Correlation Between Sit Government and Fidelity Asset
Can any of the company-specific risk be diversified away by investing in both Sit Government and Fidelity Asset at the same time? Although using a correlation coefficient on its own may not help to predict future stock returns, this module helps to understand the diversifiable risk of combining Sit Government and Fidelity Asset into the same portfolio, which is an essential part of the fundamental portfolio management process.
By analyzing existing cross correlation between Sit Government Securities and Fidelity Asset Manager, you can compare the effects of market volatilities on Sit Government and Fidelity Asset and check how they will diversify away market risk if combined in the same portfolio for a given time horizon. You can also utilize pair trading strategies of matching a long position in Sit Government with a short position of Fidelity Asset. Check out your portfolio center. Please also check ongoing floating volatility patterns of Sit Government and Fidelity Asset.
Diversification Opportunities for Sit Government and Fidelity Asset
0.73 | Correlation Coefficient |
Poor diversification
The 3 months correlation between Sit and Fidelity is 0.73. Overlapping area represents the amount of risk that can be diversified away by holding Sit Government Securities and Fidelity Asset Manager in the same portfolio, assuming nothing else is changed. The correlation between historical prices or returns on Fidelity Asset Manager and Sit Government is a relative statistical measure of the degree to which these equity instruments tend to move together. The correlation coefficient measures the extent to which returns on Sit Government Securities are associated (or correlated) with Fidelity Asset. Values of the correlation coefficient range from -1 to +1, where. The correlation of zero (0) is possible when the price movement of Fidelity Asset Manager has no effect on the direction of Sit Government i.e., Sit Government and Fidelity Asset go up and down completely randomly.
Pair Corralation between Sit Government and Fidelity Asset
Assuming the 90 days horizon Sit Government is expected to generate 1.63 times less return on investment than Fidelity Asset. But when comparing it to its historical volatility, Sit Government Securities is 1.47 times less risky than Fidelity Asset. It trades about 0.06 of its potential returns per unit of risk. Fidelity Asset Manager is currently generating about 0.06 of returns per unit of risk over similar time horizon. If you would invest 1,150 in Fidelity Asset Manager on September 30, 2024 and sell it today you would earn a total of 30.00 from holding Fidelity Asset Manager or generate 2.61% return on investment over 90 days.

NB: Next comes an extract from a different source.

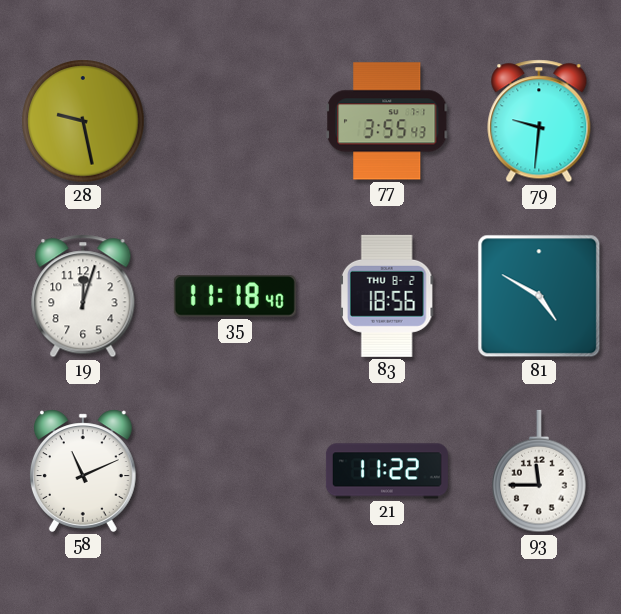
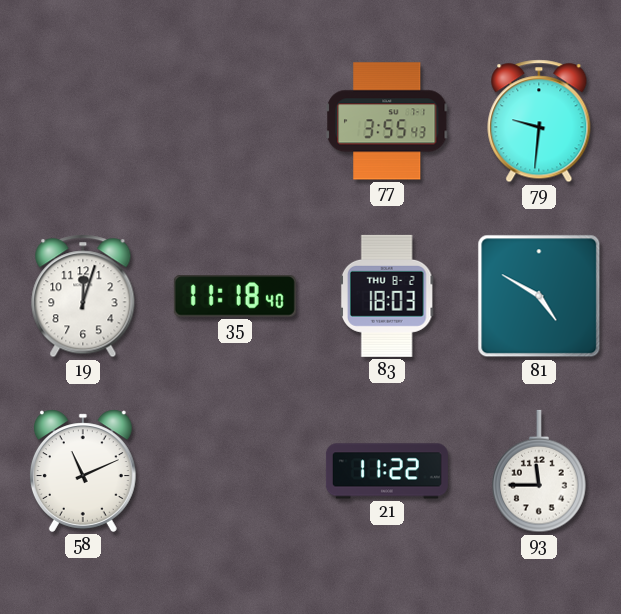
28: 9:28 -> none
83: 18:56 -> 18:03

Time Period | 3 Months [change] |
Direction | Moves Together |
Strength | Significant |
Accuracy | 100.0% |
Values | Daily Returns |
Sit Government Securities vs. Fidelity Asset Manager
Performance |
Timeline |
Sit Government Securities |
Fidelity Asset Manager |
Sit Government and Fidelity Asset Volatility Contrast
Predicted Return Density |
Returns |
Pair Trading with Sit Government and Fidelity Asset
The main advantage of trading using opposite Sit Government and Fidelity Asset positions is that it hedges away some unsystematic risk. Because of two separate transactions, even if Sit Government position performs unexpectedly, Fidelity Asset can make up some of the losses. Pair trading also minimizes risk from directional movements in the market. For example, if an entire industry or sector drops because of unexpected headlines, the short position in Fidelity Asset will offset losses from the drop in Fidelity Asset's long position.Sit Government vs. Victory Rs Partners | Sit Government vs. Omni Small Cap Value | Sit Government vs. Heartland Value Plus | Sit Government vs. Boston Partners Small |
Fidelity Asset vs. Fidelity Asset Manager | Fidelity Asset vs. Fidelity Asset Manager | Fidelity Asset vs. Fidelity Asset Manager | Fidelity Asset vs. Fidelity Total International |
Check out your portfolio center.Note that this page's information should be used as a complementary analysis to find the right mix of equity instruments to add to your existing portfolios or create a brand new portfolio. You can also try the Watchlist Optimization module to optimize watchlists to build efficient portfolios or rebalance existing positions based on the mean-variance optimization algorithm.